Kindles are competent, if dull, ereaders, but they do not read books in epub format, which has emerged as the leading standard.  Almost any ereader will do, if you can find the book you want to read in its native format.  

Depending on where you live, you may be able to strip DRM from the book.  Doing so would allow you to convert it to any format, and Calibre is good at doing these conversions.  However, stripping the DRM may be illegal in your jurisdiction, so beware of that.  Calibre is a very good program, and allows you to manage a large library of ebooks.  It has plugins, which you can acquire or create yourself.  (There are [highly unofficial] plugins for stripping DRM. Do so at your own risk.)  

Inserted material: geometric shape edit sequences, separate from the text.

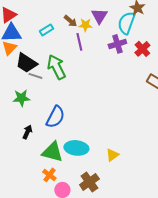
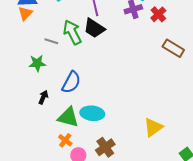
black trapezoid: (26, 63) -> (94, 28), moved
yellow triangle: (112, 155) -> (153, 127), moved, size x1.5

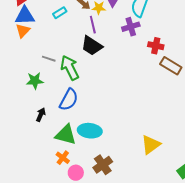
red cross: (158, 14) -> (156, 46), moved, turned -35
green arrow: (72, 32) -> (70, 68), moved

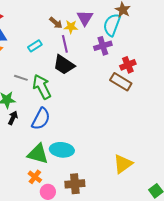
cyan rectangle: (60, 13) -> (35, 46), moved
red cross: (156, 46) -> (128, 65), turned -35
brown rectangle: (171, 66) -> (121, 82), moved
black arrow: (41, 115) -> (13, 118), moved
brown cross: (103, 165) -> (75, 184), turned 30

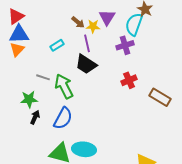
red cross: (128, 65) -> (129, 80), moved
brown rectangle: (121, 82) -> (160, 97), moved

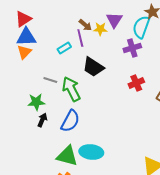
purple line: (87, 43) -> (80, 38), moved

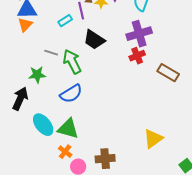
purple cross: (132, 48) -> (139, 34), moved, size x1.4
black arrow: (42, 120) -> (20, 99), moved, size x1.6
blue semicircle: (70, 121) -> (71, 94), turned 30
cyan ellipse: (91, 152) -> (43, 125), moved, turned 45

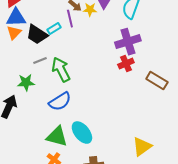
black trapezoid: (94, 40) -> (37, 35), moved
gray line: (51, 53) -> (40, 61), turned -40
cyan ellipse: (43, 125) -> (82, 133), moved

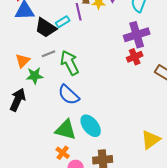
orange triangle: (14, 33) -> (23, 61), moved
blue semicircle: (60, 102) -> (69, 95), turned 75

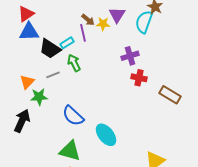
purple cross: (137, 35) -> (130, 56), moved, size x0.7
red cross: (135, 57) -> (139, 78), turned 35
green arrow: (70, 63) -> (74, 63), moved, size x0.7
cyan ellipse: (91, 126) -> (106, 135), moved

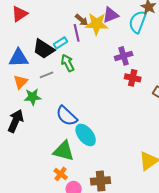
purple triangle: (117, 15) -> (111, 15), turned 36
yellow star: (103, 24) -> (97, 24), size x1.6
blue triangle: (29, 32) -> (19, 58), moved
cyan ellipse: (106, 135) -> (86, 135), moved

The chief advantage of Amazon Kindle, Barnes & Noble Nook, Sony Reader, Kobo, and so on (the larger outfits) is that they allow shopping for and downloading of books from the device itself, getting the books from the cloud.  Smaller readers may be cheaper or have nifty features, but they require you to get your book from some source and then transfer it to the device, which can be tedious.  

Calibre is a big help there.  Any reader that uses Adobe Digital Editions for DRM is at least compatible with a standard.  Note:  Some forms of DRM are Adobe epubs, but with a non-standard variation of it.  An example of this is B&N Nook.   Adobe Digital Editions requires Windows.  Debian users may be able to use Wine, but I have not tried this myself, so I cannot give advice.  

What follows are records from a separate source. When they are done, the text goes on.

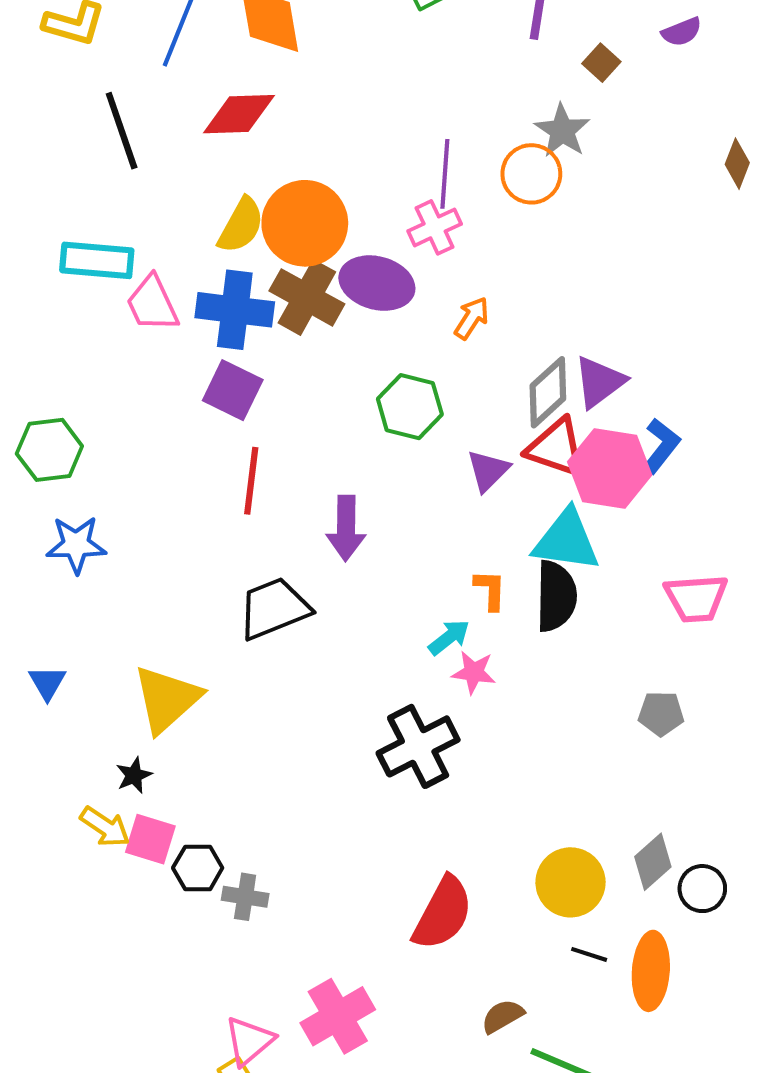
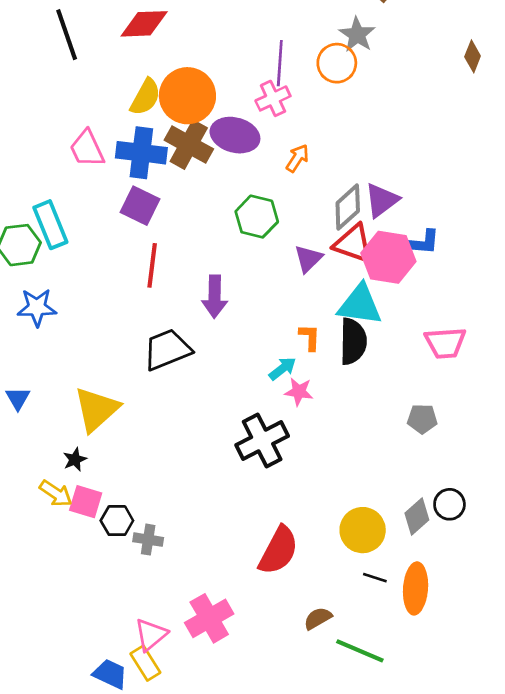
cyan rectangle: (97, 260) -> (50, 225), moved, turned 63
blue L-shape: (661, 446) -> (422, 242), turned 57
black circle: (702, 889) -> (449, 504), moved

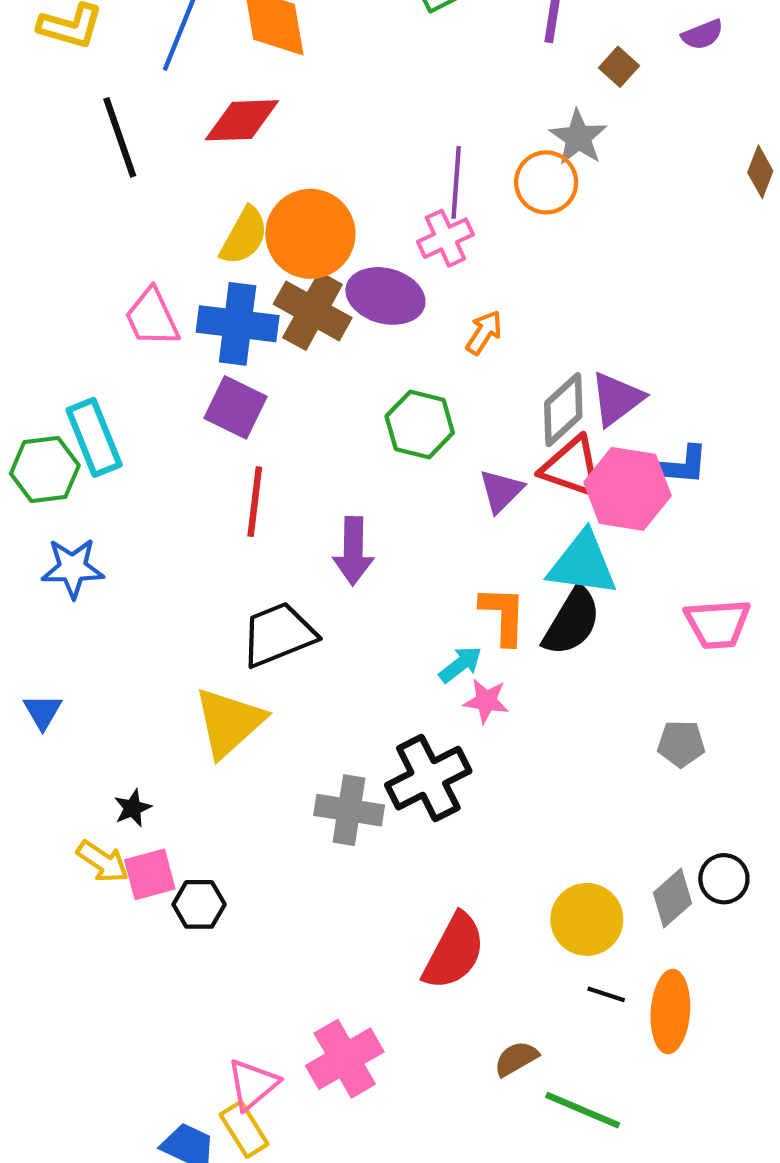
orange L-shape: (310, 337) -> (503, 615), size x1.4
black semicircle: (353, 341) -> (572, 622), turned 30
yellow triangle: (97, 409) -> (229, 722), moved
pink square: (86, 502) -> (150, 874), turned -32
gray cross: (148, 540) -> (349, 810), moved, size x1.4

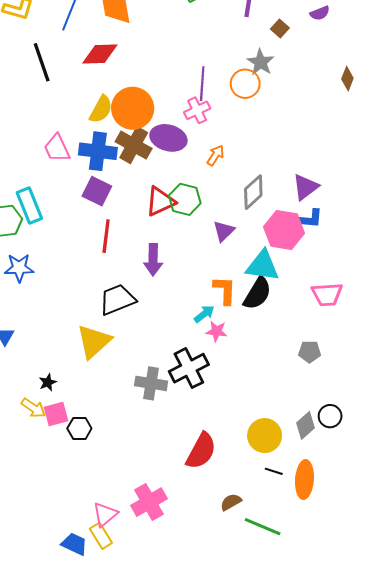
purple triangle: (617, 399) -> (306, 187), moved
red triangle: (572, 467) -> (160, 201), moved, turned -44

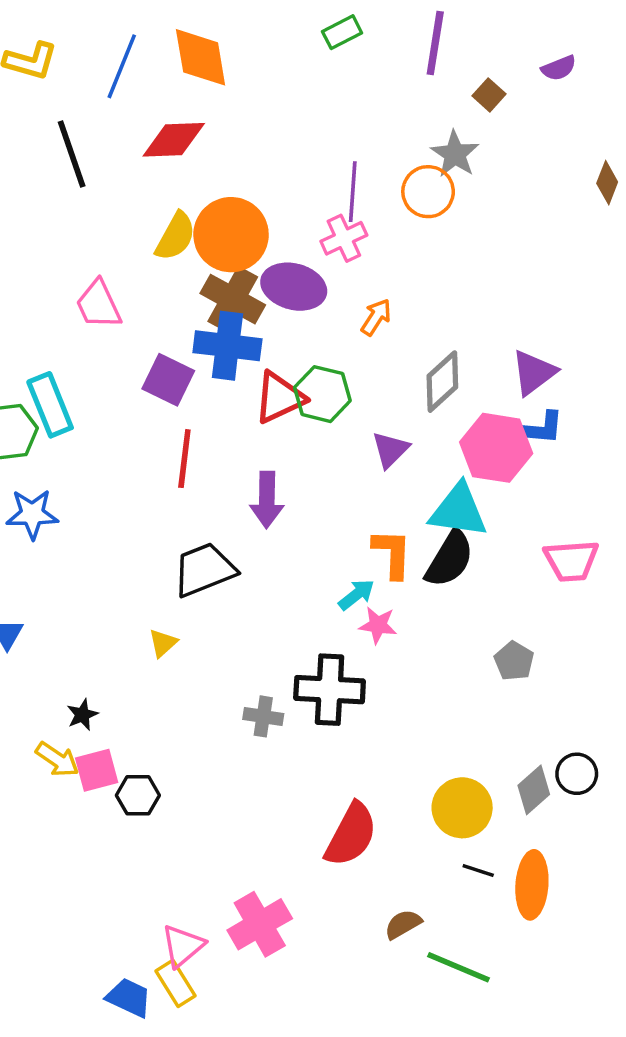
blue cross: (98, 151) -> (227, 346), moved
yellow triangle: (94, 341) -> (163, 643), size x0.5
gray pentagon: (310, 352) -> (514, 661), moved, turned 30
black cross: (189, 368) -> (330, 690), turned 30
gray cross: (151, 383) -> (263, 716), size x0.7

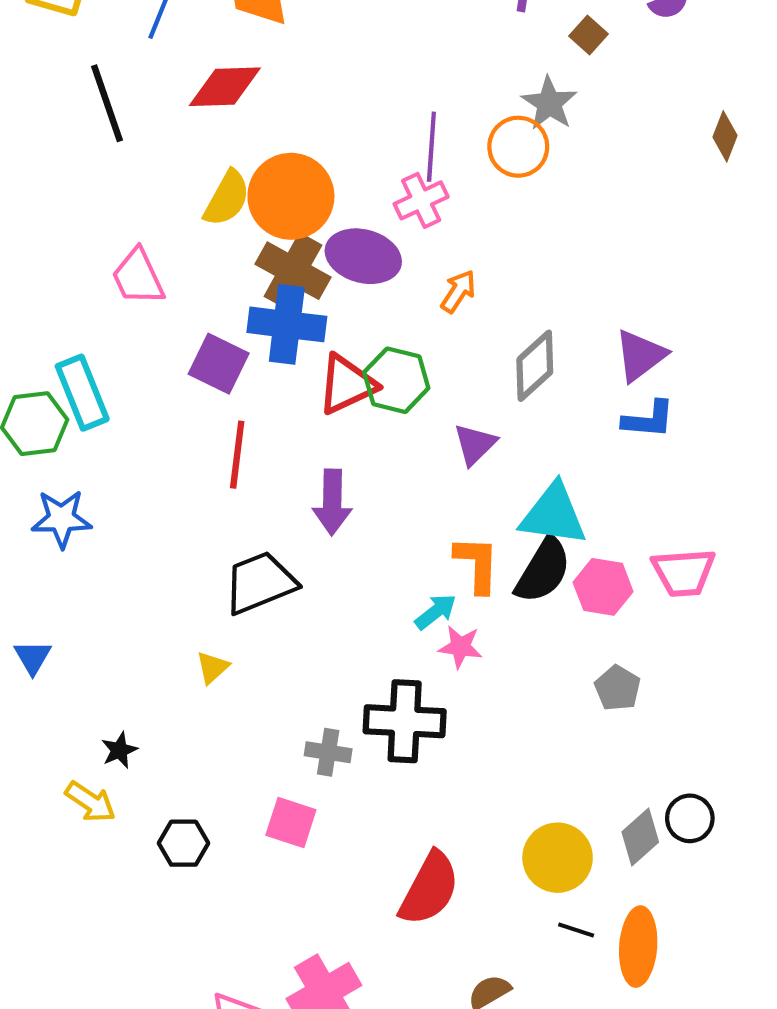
pink hexagon: (496, 448) -> (603, 587), moved, size x0.7
pink square: (97, 770) -> (291, 823), moved, turned 33

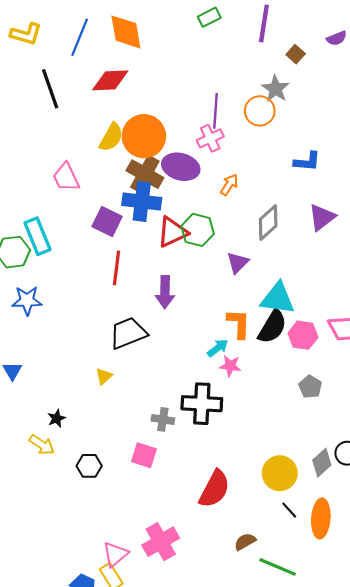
blue L-shape: (648, 419) -> (307, 161), moved
black line: (576, 930) -> (289, 510), turned 30

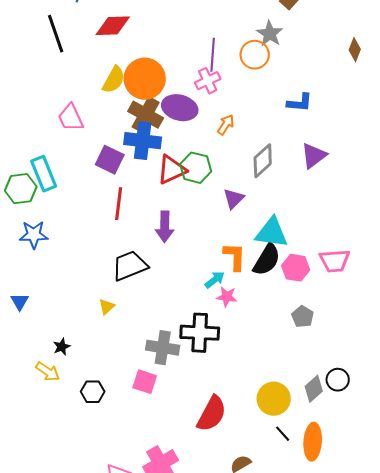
gray cross: (163, 419) -> (163, 348), size x1.5

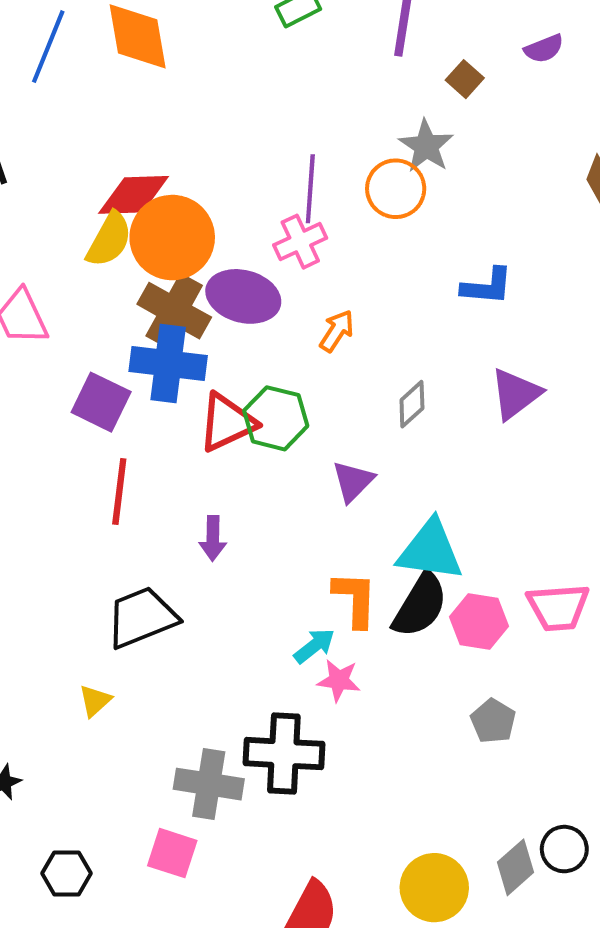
red diamond: (113, 26) -> (134, 195), moved
gray diamond: (263, 161) -> (412, 404), size x0.7
purple arrow: (165, 227) -> (213, 538), size x0.7

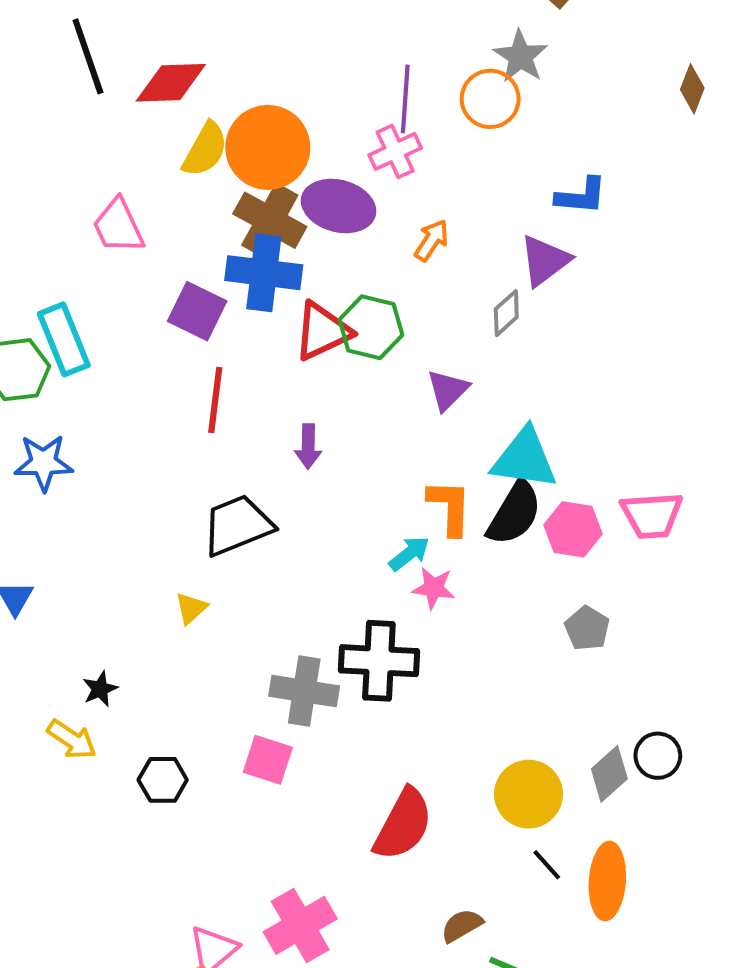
red diamond: (134, 195) -> (171, 83), moved
purple triangle: (516, 394) -> (545, 261), moved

Calibre runs well on Debian, and I highly recommend it.  The official Debian packages are chronically behind the times and out-of-date.  However, the author of Calibre has done a fine job of packaging it for Linux, and installing the latest version directly from the website is safe and recommended.  Uninstalling is mainly a matter of deleting the Calibre directory.  

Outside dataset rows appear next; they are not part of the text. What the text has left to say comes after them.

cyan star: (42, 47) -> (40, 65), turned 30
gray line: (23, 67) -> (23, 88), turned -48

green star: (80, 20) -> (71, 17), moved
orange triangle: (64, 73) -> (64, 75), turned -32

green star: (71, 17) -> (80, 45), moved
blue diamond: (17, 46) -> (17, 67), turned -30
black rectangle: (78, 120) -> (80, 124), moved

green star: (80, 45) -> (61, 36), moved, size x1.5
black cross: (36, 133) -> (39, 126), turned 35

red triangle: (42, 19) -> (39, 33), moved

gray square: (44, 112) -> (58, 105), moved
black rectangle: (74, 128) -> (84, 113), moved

Creating eBooks from manuscripts is a process.  The ebook must be formatted in a generic way, and saved as an HTML document.  CSS can be used for formatting, but keep it simple.  Then, a publishing converter takes the HTML and generates another HTML document, zipped into a .zip file, with metadata and other resources such as a cover .jpeg.  The zipped HTML file can be further converted into an epub or .mobi (Kindle) or other format.  

Moving ebooks around remotely, if I understand your question, is possible with Calibre.  It can act as a server, and you can open a port and make it available on the internet. There are Android apps that work with Calibre server.  I am not too familiar with this, since I don't use this feature.

What reader would I recommend?  Consider an app such fbReader running on a tablet.  Get a Google Nexus 7.  The 16 GB model is $199.  A little steep for an ereader, but it can do a whole lot more.  You can always use the Kindle app, or the Kobo app, etc.